The Old Milk Bar

RIP Peter's Ice-cream sign
Once upon a time in Australia every suburb had a little Milk  Bar, often with a luscious looking Peter's ice-cream neon sign out front. Customers went in to buy milk and bread and maybe a newspaper and sundry grocery items...or even a milkshake and a four and twenty pie. They were a focal point for the neighbourhood...a hangout and a place where customers developed a relationship with the shopkeepers.
If you were a kid, your eyes would zoom in on the glass display case which formed the counter, to ogle the rows of lollies in their enticing little trays - clinkers, musk sticks, choo-choo bars, cobbers, mint leaves, milk bottles, wild berries, pineapples, fizzies...teeth and more. Sometimes kids would take ages deciding on what combination of lollies to choose for the shopkeeper to put in his little white paper bag."Um...I'll have one musk stick, two teeth, one wait, two cobbers!"
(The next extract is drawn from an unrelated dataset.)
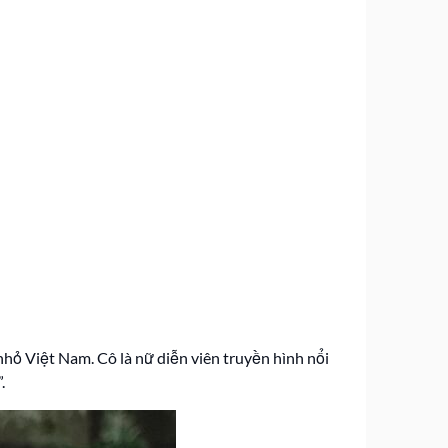
hỏ Việt Nam. Cô là nữ diễn viên truyền hình nổi
.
A Milk Bar in Fitzroy North survives the onslaught..for now. Image from Wiki.
Old fashioned Milk Bars are as scarce as hen's teeth now. Not surprising really, since the widespread tentacles of the supermarket giants, along with convenience stores,  have meant an inevitable decline in the small, owner-operated Classic Milk Bar...well, more like a decimation than a decline. Australia has one of the most concentrated grocery markets in the world - two big retailers control the market and almost everyone else had been squeezed out.

Perhaps it's still possible for a quaint Milk Bar to survive here and there but probably only if they offer something the supermarkets don't. There was a Milk Bar in a town near where I live that sold sponge cakes made by a local elderly lady. The shop did a pretty good business but I strongly suspect only because those cakes were the most beautiful, spongiest, delicious cakes you could get and made the supermarket variety taste like foam rubber.  

Through word of mouth, customers (including myself),  used to go out of their way to visit the Milk Bar just to take home a sponge once a week or so and while they were there, they usually bought a couple of items, like milk, bread or a newspaper. Alas, the elderly lady retired and I can't tell you whether the shop survived or not because when the sponges went, I never went back.

The photo above, taken in 1946, shows a Milk Bar at Central Railways in Sydney. Not a typical suburban Milk Bar but a Milk Bar nonetheless. Image from NSW State Records.